Goal of the exercise -> Copy exactly, and only, the lines between the start of the entries below and the line containing "أساليب الاستشراق أصبحت الآن مقعدة بصورة كبيرة", both inclusive. Omit pictures.

Given entries below:

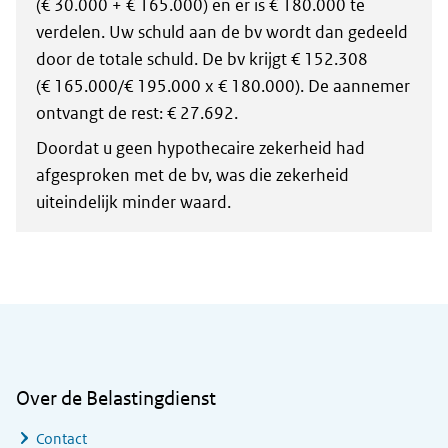
(€ 30.000 + € 165.000) en er is € 180.000 te
verdelen. Uw schuld aan de bv wordt dan gedeeld
door de totale schuld. De bv krijgt € 152.308
(€ 165.000/€ 195.000 x € 180.000). De aannemer
ontvangt de rest: € 27.692.
Doordat u geen hypothecaire zekerheid had
afgesproken met de bv, was die zekerheid
uiteindelijk minder waard.
Algemene informatie
Over de Belastingdienst
Contact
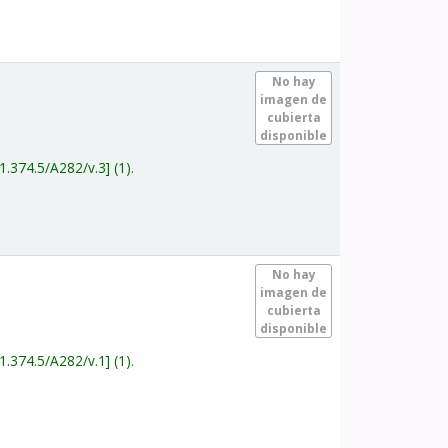
.
No hay
imagen de
cubierta
disponible
1.374.5/A282/v.3
(1).
.
No hay
imagen de
cubierta
disponible
1.374.5/A282/v.1
(1).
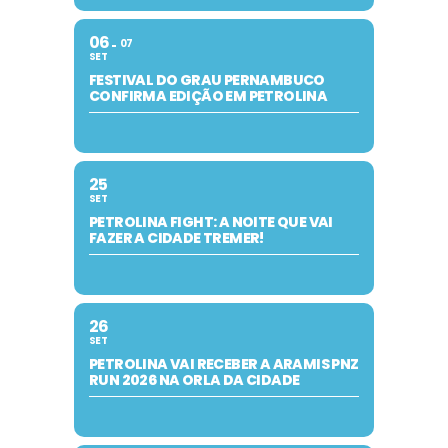
06
07
SET
FESTIVAL DO GRAU PERNAMBUCO
CONFIRMA EDIÇÃO EM PETROLINA
25
SET
PETROLINA FIGHT: A NOITE QUE VAI
FAZER A CIDADE TREMER!
26
SET
PETROLINA VAI RECEBER A ARAMIS PNZ
RUN 2026 NA ORLA DA CIDADE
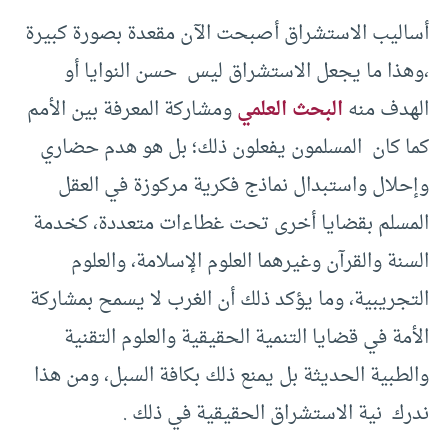
أساليب الاستشراق أصبحت الآن مقعدة بصورة كبيرة
،وهذا ما يجعل الاستشراق ليس حسن النوايا أو
الهدف منه
البحث العلمي
ومشاركة المعرفة بين الأمم
كما كان المسلمون يفعلون ذلك؛ بل هو هدم حضاري
وإحلال واستبدال نماذج فكرية مركوزة في العقل
المسلم بقضايا أخرى تحت غطاءات متعددة، كخدمة
السنة والقرآن وغيرهما العلوم الإسلامة، والعلوم
التجريبية، وما يؤكد ذلك أن الغرب لا يسمح بمشاركة
الأمة في قضايا التنمية الحقيقية والعلوم التقنية
والطبية الحديثة بل يمنع ذلك بكافة السبل، ومن هذا
ندرك نية الاستشراق الحقيقية في ذلك .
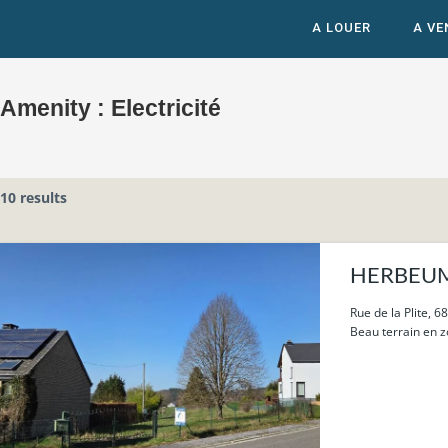
A LOUER
A VE
Amenity :
Electricité
10 results
HERBEUMON
Rue de la Plite, 
Beau terrain en zo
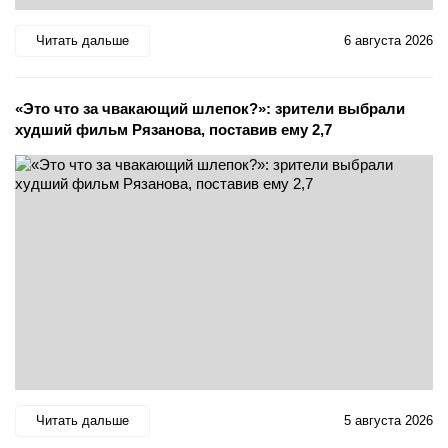
Читать дальше
6 августа 2026
«Это что за чвакающий шлепок?»: зрители выбрали
худший фильм Рязанова, поставив ему 2,7
Читать дальше
5 августа 2026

End of Given entries.

Output below ->
(€ 30.000 + € 165.000) en er is € 180.000 te
verdelen. Uw schuld aan de bv wordt dan gedeeld
door de totale schuld. De bv krijgt € 152.308
(€ 165.000/€ 195.000 x € 180.000). De aannemer
ontvangt de rest: € 27.692.
Doordat u geen hypothecaire zekerheid had
afgesproken met de bv, was die zekerheid
uiteindelijk minder waard.
Algemene informatie
Over de Belastingdienst
Contact
.
No hay
imagen de
cubierta
disponible
1.374.5/A282/v.3
(1).
.
No hay
imagen de
cubierta
disponible
1.374.5/A282/v.1
(1).
06
07
SET
FESTIVAL DO GRAU PERNAMBUCO
CONFIRMA EDIÇÃO EM PETROLINA
25
SET
PETROLINA FIGHT: A NOITE QUE VAI
FAZER A CIDADE TREMER!
26
SET
PETROLINA VAI RECEBER A ARAMIS PNZ
RUN 2026 NA ORLA DA CIDADE
أساليب الاستشراق أصبحت الآن مقعدة بصورة كبيرة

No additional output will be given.